-- How to complete this task --
Return each entry below exactly. Skip the images.

-- Extracted entries --
━━━━

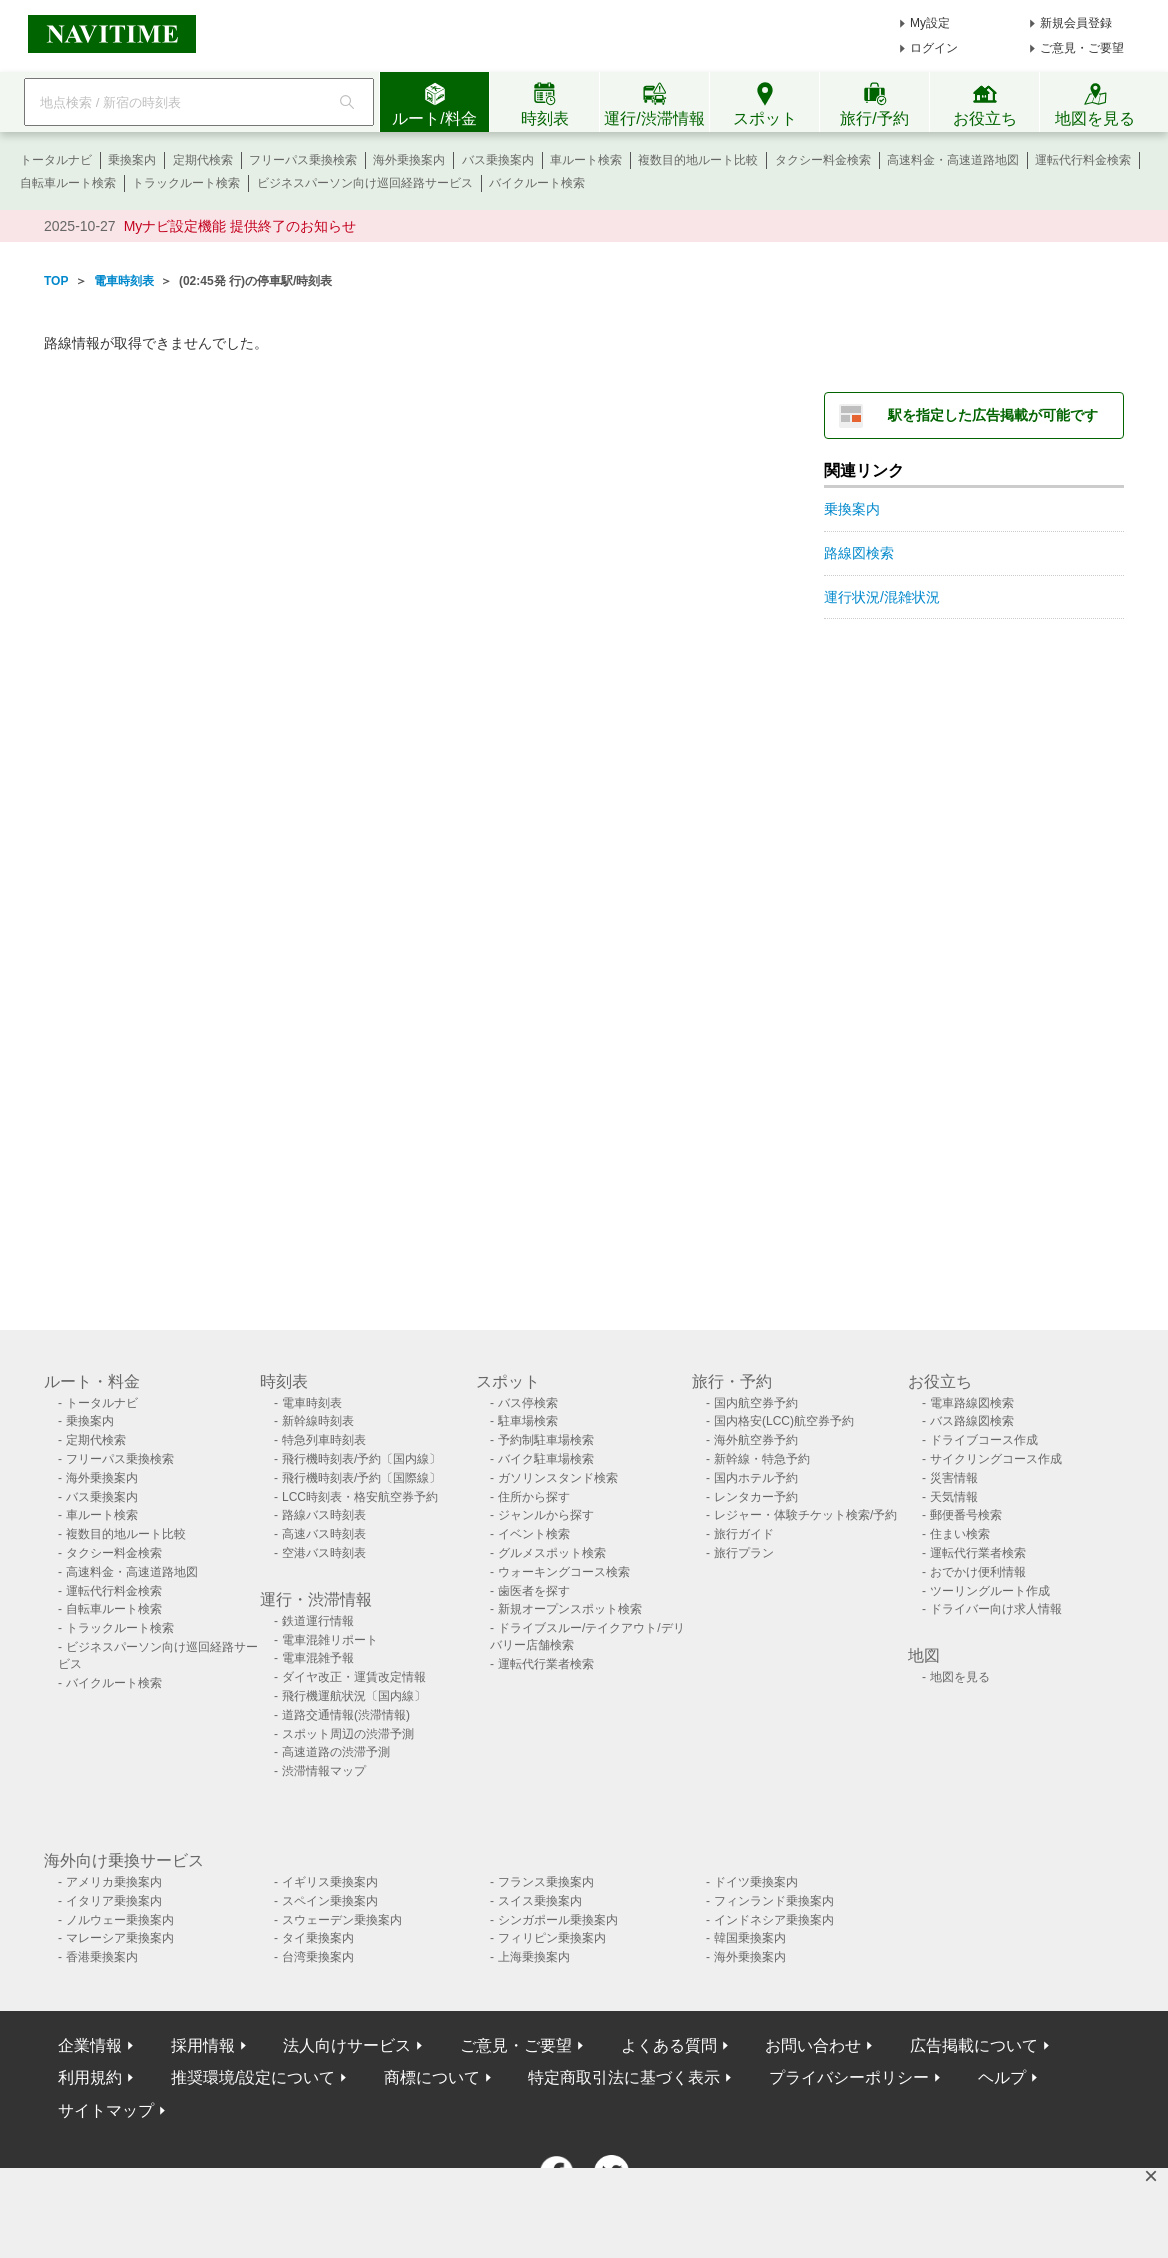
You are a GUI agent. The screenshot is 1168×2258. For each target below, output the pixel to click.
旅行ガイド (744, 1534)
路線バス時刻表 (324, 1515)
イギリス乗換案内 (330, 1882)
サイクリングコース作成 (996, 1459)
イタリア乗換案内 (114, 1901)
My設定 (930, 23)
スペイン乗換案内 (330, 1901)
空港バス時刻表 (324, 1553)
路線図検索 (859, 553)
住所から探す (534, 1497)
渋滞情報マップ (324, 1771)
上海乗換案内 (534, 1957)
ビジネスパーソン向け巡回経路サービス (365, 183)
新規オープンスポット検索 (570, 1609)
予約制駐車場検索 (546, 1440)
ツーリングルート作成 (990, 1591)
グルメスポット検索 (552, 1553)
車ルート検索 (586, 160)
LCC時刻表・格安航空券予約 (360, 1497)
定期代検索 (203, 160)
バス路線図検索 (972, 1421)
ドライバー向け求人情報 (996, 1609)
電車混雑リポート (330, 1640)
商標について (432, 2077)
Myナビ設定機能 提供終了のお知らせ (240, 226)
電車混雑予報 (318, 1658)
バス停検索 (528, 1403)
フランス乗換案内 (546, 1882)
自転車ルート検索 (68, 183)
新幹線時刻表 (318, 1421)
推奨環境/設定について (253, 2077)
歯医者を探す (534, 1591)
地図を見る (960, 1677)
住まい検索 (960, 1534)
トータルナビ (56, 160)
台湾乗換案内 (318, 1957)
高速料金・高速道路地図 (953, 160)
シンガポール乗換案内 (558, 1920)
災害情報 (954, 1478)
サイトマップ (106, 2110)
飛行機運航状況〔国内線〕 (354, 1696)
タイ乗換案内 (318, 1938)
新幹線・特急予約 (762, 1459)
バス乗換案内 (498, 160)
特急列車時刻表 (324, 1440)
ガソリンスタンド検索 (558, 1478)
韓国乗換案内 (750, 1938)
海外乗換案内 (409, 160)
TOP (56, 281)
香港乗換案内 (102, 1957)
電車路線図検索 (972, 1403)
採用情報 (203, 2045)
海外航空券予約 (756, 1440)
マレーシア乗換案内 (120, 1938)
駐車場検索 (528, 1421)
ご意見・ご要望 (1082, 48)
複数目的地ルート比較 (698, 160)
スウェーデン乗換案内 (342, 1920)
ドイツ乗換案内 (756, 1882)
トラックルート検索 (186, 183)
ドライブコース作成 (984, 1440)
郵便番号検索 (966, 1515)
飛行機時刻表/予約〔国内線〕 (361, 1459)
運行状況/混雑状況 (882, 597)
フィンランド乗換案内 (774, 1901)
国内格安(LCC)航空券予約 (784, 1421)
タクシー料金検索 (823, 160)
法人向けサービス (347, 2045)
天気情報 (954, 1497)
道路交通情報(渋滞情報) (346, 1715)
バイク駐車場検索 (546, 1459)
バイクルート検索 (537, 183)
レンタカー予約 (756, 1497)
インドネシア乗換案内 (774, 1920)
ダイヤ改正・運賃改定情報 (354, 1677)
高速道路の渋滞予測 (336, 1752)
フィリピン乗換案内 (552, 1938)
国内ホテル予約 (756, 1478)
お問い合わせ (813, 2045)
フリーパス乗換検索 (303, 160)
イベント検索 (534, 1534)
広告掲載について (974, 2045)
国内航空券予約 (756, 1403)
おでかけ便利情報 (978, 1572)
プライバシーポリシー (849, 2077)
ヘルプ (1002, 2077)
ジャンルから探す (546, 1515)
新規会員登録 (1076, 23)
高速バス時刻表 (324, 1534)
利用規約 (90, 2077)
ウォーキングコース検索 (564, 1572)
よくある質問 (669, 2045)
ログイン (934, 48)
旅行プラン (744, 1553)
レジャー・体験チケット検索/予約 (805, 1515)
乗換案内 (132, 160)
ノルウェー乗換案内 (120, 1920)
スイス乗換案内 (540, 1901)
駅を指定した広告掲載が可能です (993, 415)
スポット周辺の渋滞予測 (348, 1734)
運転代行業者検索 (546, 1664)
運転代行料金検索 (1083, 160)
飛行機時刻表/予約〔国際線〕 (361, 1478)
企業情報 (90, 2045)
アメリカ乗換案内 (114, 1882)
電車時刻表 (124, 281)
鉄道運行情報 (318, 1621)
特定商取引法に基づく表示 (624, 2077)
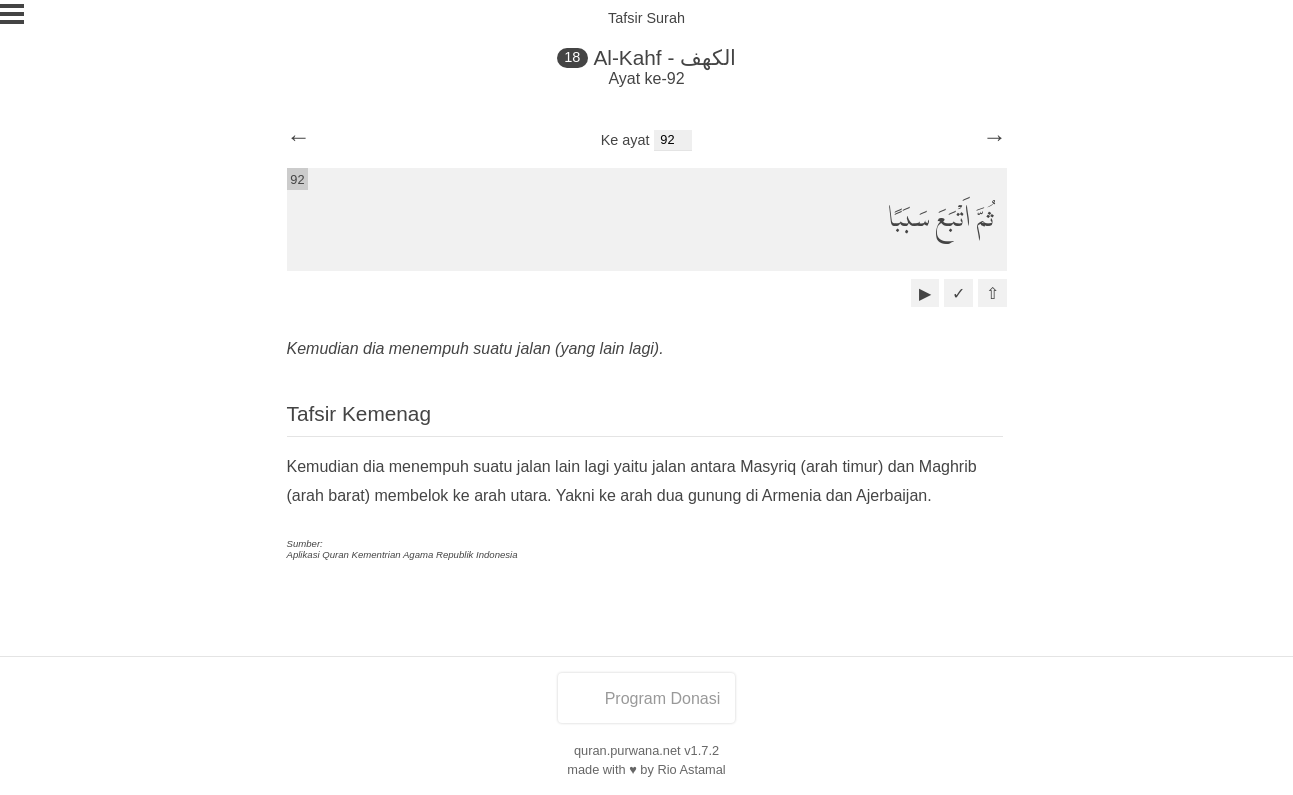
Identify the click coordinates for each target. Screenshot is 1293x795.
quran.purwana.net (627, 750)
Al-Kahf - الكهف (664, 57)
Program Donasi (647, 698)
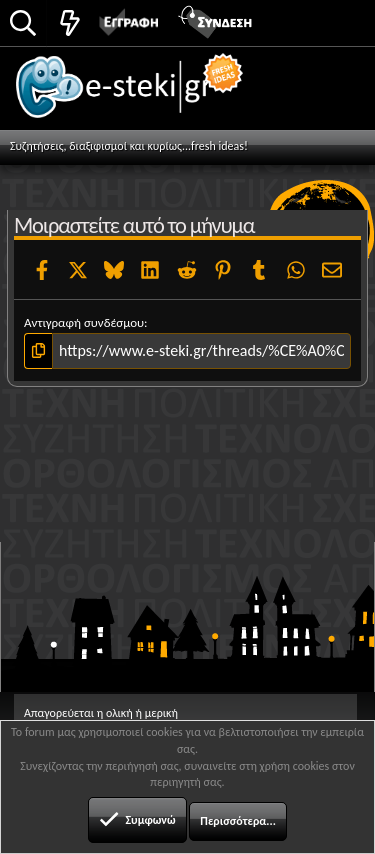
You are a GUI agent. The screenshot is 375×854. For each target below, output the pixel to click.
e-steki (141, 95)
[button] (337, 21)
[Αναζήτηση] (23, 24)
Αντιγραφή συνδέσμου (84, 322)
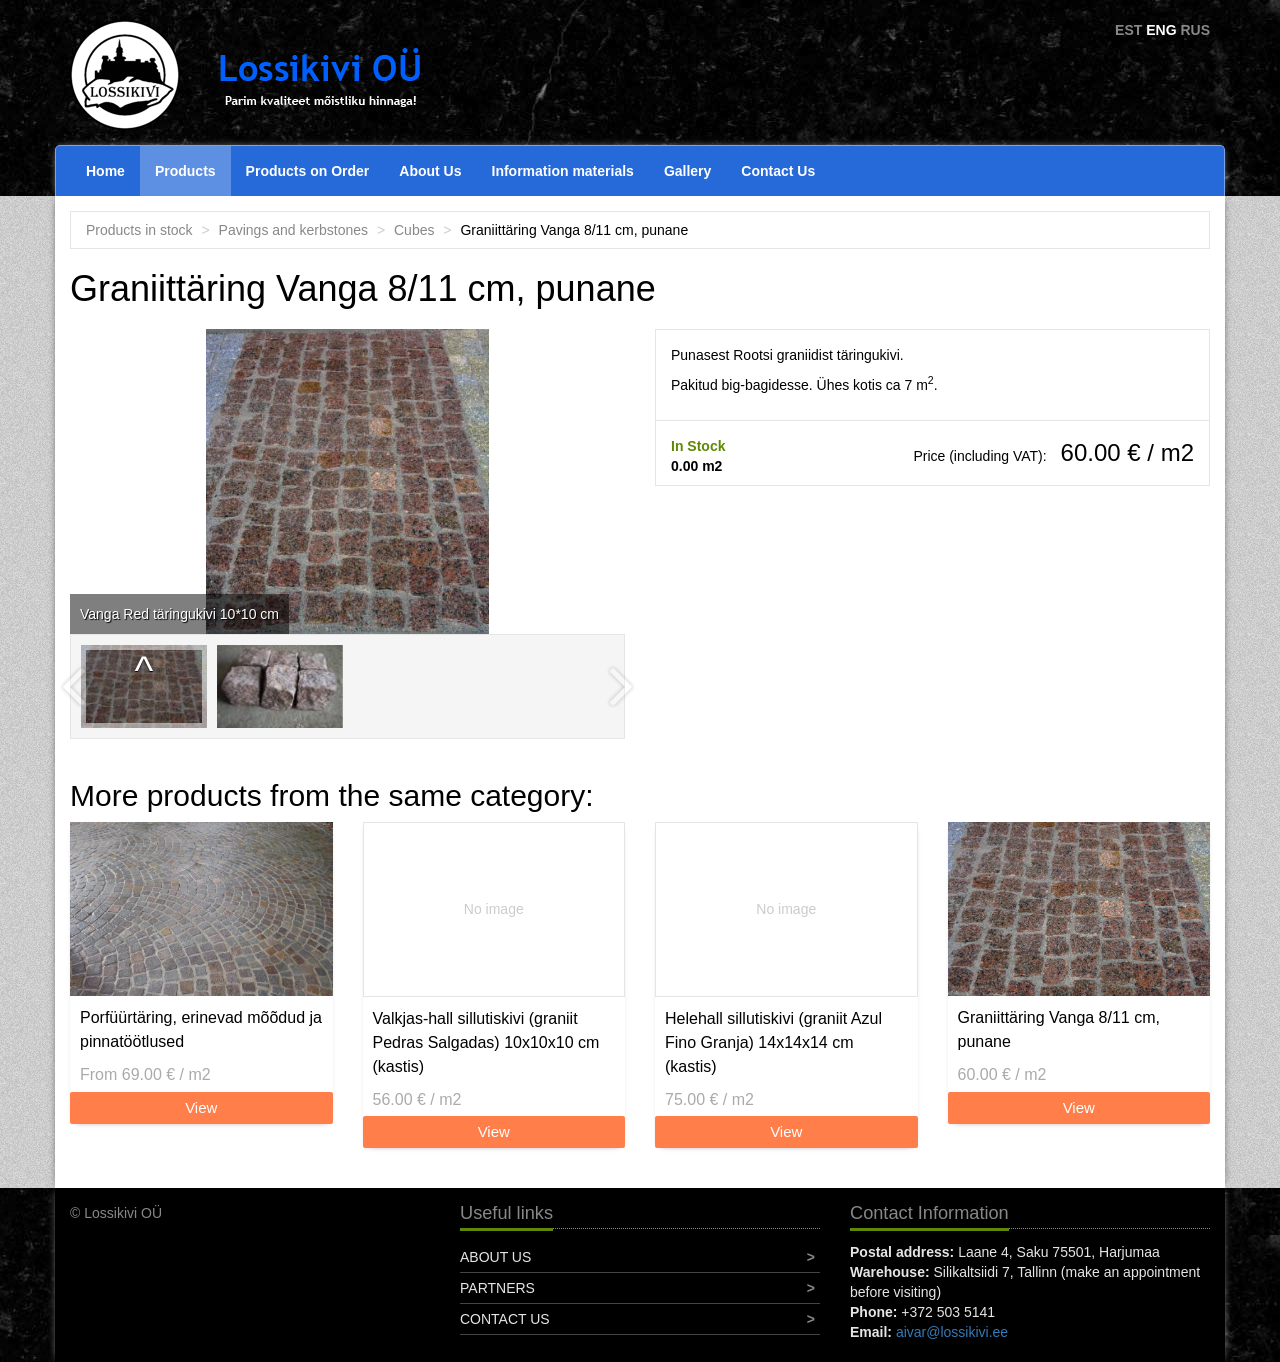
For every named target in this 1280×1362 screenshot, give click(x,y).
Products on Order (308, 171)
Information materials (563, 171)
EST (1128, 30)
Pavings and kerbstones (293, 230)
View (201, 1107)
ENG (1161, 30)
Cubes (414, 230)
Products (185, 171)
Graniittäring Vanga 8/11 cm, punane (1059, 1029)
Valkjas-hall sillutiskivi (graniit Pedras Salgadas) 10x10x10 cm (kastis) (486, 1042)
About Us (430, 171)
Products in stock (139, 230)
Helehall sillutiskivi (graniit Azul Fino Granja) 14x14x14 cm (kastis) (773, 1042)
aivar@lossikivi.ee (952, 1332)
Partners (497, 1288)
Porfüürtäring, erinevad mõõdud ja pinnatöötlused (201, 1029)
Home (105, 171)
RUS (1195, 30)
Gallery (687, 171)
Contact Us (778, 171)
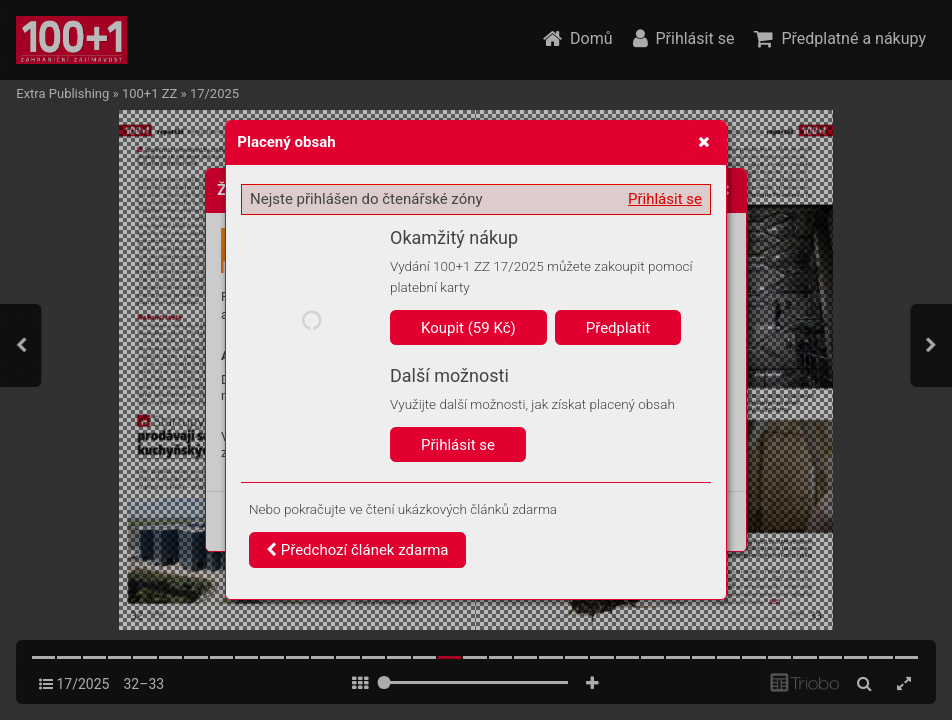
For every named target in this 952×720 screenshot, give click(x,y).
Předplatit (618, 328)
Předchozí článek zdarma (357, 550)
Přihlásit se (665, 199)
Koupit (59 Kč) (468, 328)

━━━━

-- Finished exercise --
You are a GUI agent. The screenshot is 1168×2258. For each target below, output the pixel to click.
旅行ガイド (744, 1534)
路線バス時刻表 (324, 1515)
イギリス乗換案内 (330, 1882)
サイクリングコース作成 (996, 1459)
イタリア乗換案内 (114, 1901)
My設定 (930, 23)
スペイン乗換案内 (330, 1901)
空港バス時刻表 (324, 1553)
路線図検索 (859, 553)
住所から探す (534, 1497)
渋滞情報マップ (324, 1771)
上海乗換案内 (534, 1957)
ビジネスパーソン向け巡回経路サービス (365, 183)
新規オープンスポット検索 (570, 1609)
予約制駐車場検索 (546, 1440)
ツーリングルート作成 (990, 1591)
グルメスポット検索 (552, 1553)
車ルート検索 (586, 160)
LCC時刻表・格安航空券予約 (360, 1497)
定期代検索 (203, 160)
バス路線図検索 (972, 1421)
ドライバー向け求人情報 (996, 1609)
電車混雑リポート (330, 1640)
商標について (432, 2077)
Myナビ設定機能 提供終了のお知らせ (240, 226)
電車混雑予報 (318, 1658)
バス停検索 (528, 1403)
フランス乗換案内 (546, 1882)
自転車ルート検索 (68, 183)
新幹線時刻表 (318, 1421)
推奨環境/設定について (253, 2077)
歯医者を探す (534, 1591)
地図を見る (960, 1677)
住まい検索 (960, 1534)
トータルナビ (56, 160)
台湾乗換案内 (318, 1957)
高速料金・高速道路地図 (953, 160)
シンガポール乗換案内 (558, 1920)
災害情報 (954, 1478)
サイトマップ (106, 2110)
飛行機運航状況〔国内線〕 (354, 1696)
タイ乗換案内 (318, 1938)
新幹線・特急予約 (762, 1459)
バス乗換案内 (498, 160)
特急列車時刻表 (324, 1440)
ガソリンスタンド検索 (558, 1478)
韓国乗換案内 (750, 1938)
海外乗換案内 (409, 160)
TOP (56, 281)
香港乗換案内 (102, 1957)
電車路線図検索 (972, 1403)
採用情報 (203, 2045)
海外航空券予約 (756, 1440)
マレーシア乗換案内 (120, 1938)
駐車場検索 (528, 1421)
ご意見・ご要望 (1082, 48)
複数目的地ルート比較 (698, 160)
スウェーデン乗換案内 (342, 1920)
ドイツ乗換案内 (756, 1882)
トラックルート検索 (186, 183)
ドライブコース作成 (984, 1440)
郵便番号検索 (966, 1515)
飛行機時刻表/予約〔国内線〕 (361, 1459)
運行状況/混雑状況 (882, 597)
フィンランド乗換案内 (774, 1901)
国内格安(LCC)航空券予約 (784, 1421)
タクシー料金検索 (823, 160)
法人向けサービス (347, 2045)
天気情報 (954, 1497)
道路交通情報(渋滞情報) (346, 1715)
バイク駐車場検索 (546, 1459)
バイクルート検索 (537, 183)
レンタカー予約 (756, 1497)
インドネシア乗換案内 (774, 1920)
ダイヤ改正・運賃改定情報 (354, 1677)
高速道路の渋滞予測 (336, 1752)
フィリピン乗換案内 (552, 1938)
国内ホテル予約 (756, 1478)
お問い合わせ (813, 2045)
フリーパス乗換検索 (303, 160)
イベント検索 (534, 1534)
広告掲載について (974, 2045)
国内航空券予約 (756, 1403)
おでかけ便利情報 (978, 1572)
プライバシーポリシー (849, 2077)
ヘルプ (1002, 2077)
ジャンルから探す (546, 1515)
新規会員登録 (1076, 23)
高速バス時刻表 (324, 1534)
利用規約 (90, 2077)
ウォーキングコース検索 (564, 1572)
よくある質問 (669, 2045)
ログイン (934, 48)
旅行プラン (744, 1553)
レジャー・体験チケット検索/予約 (805, 1515)
乗換案内 (132, 160)
ノルウェー乗換案内 (120, 1920)
スイス乗換案内 (540, 1901)
駅を指定した広告掲載が可能です (993, 415)
スポット周辺の渋滞予測 (348, 1734)
運転代行業者検索 (546, 1664)
運転代行料金検索 (1083, 160)
飛行機時刻表/予約〔国際線〕 (361, 1478)
企業情報 (90, 2045)
アメリカ乗換案内 (114, 1882)
電車時刻表 (124, 281)
鉄道運行情報 (318, 1621)
特定商取引法に基づく表示 (624, 2077)
Identify the click coordinates for each target. Screenshot is 1293x795.
quran.purwana.net (627, 750)
Al-Kahf - الكهف (664, 57)
Program Donasi (647, 698)
You are a GUI agent. The screenshot is 375×854. For each target below, output the pixel to click.
e-steki (141, 95)
[button] (337, 21)
[Αναζήτηση] (23, 24)
Αντιγραφή συνδέσμου (84, 322)
For every named target in this 1280×1362 screenshot, give click(x,y).
Products on Order (308, 171)
Information materials (563, 171)
EST (1128, 30)
Pavings and kerbstones (293, 230)
View (201, 1107)
ENG (1161, 30)
Cubes (414, 230)
Products (185, 171)
Graniittäring Vanga 8/11 cm, punane (1059, 1029)
Valkjas-hall sillutiskivi (graniit Pedras Salgadas) 10x10x10 cm (kastis) (486, 1042)
About Us (430, 171)
Products in stock (139, 230)
Helehall sillutiskivi (graniit Azul Fino Granja) 14x14x14 cm (kastis) (773, 1042)
aivar@lossikivi.ee (952, 1332)
Partners (497, 1288)
Porfüürtäring, erinevad mõõdud ja pinnatöötlused (201, 1029)
Home (105, 171)
RUS (1195, 30)
Gallery (687, 171)
Contact Us (778, 171)
For every named target in this 952×720 screenshot, give click(x,y).
Předplatit (618, 328)
Předchozí článek zdarma (357, 550)
Přihlásit se (665, 199)
Koupit (59 Kč) (468, 328)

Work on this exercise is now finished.